Page-level text extractions:
|---|

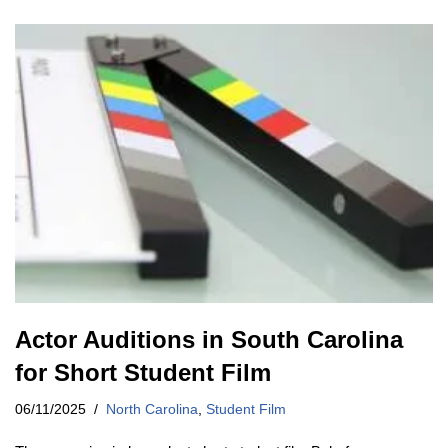
Actor Auditions in South Carolina
for Short Student Film
06/11/2025
North Carolina
,
Student Film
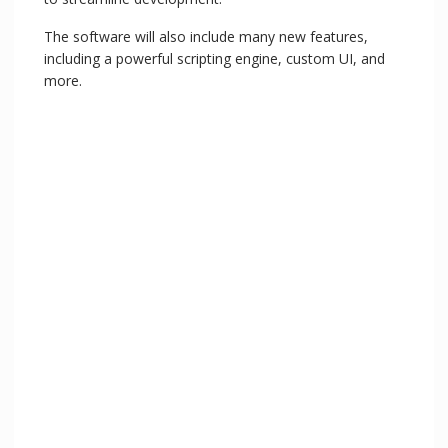
The software will also include many new features,
including a powerful scripting engine, custom UI, and
more.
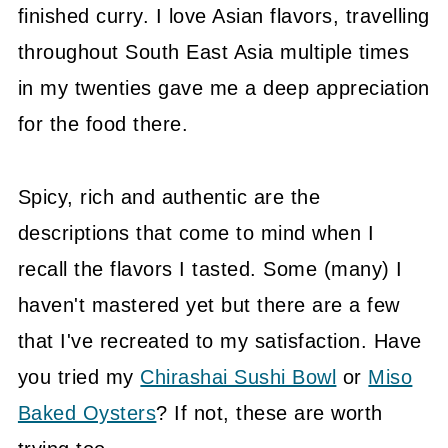
finished curry. I love Asian flavors, travelling
throughout South East Asia multiple times
in my twenties gave me a deep appreciation
for the food there.
Spicy, rich and authentic are the
descriptions that come to mind when I
recall the flavors I tasted. Some (many) I
haven't mastered yet but there are a few
that I've recreated to my satisfaction. Have
you tried my
Chirashai Sushi Bowl
or
Miso
Baked Oysters
? If not, these are worth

|---|

**Instructions to follow:** For the entries above, return an exact copy that omits the images.

**Task response:**
Actor Auditions in South Carolina
for Short Student Film
06/11/2025
North Carolina
,
Student Film
The software will also include many new features,
including a powerful scripting engine, custom UI, and
more.
finished curry. I love Asian flavors, travelling
throughout South East Asia multiple times
in my twenties gave me a deep appreciation
for the food there.
Spicy, rich and authentic are the
descriptions that come to mind when I
recall the flavors I tasted. Some (many) I
haven't mastered yet but there are a few
that I've recreated to my satisfaction. Have
you tried my
Chirashai Sushi Bowl
or
Miso
Baked Oysters
? If not, these are worth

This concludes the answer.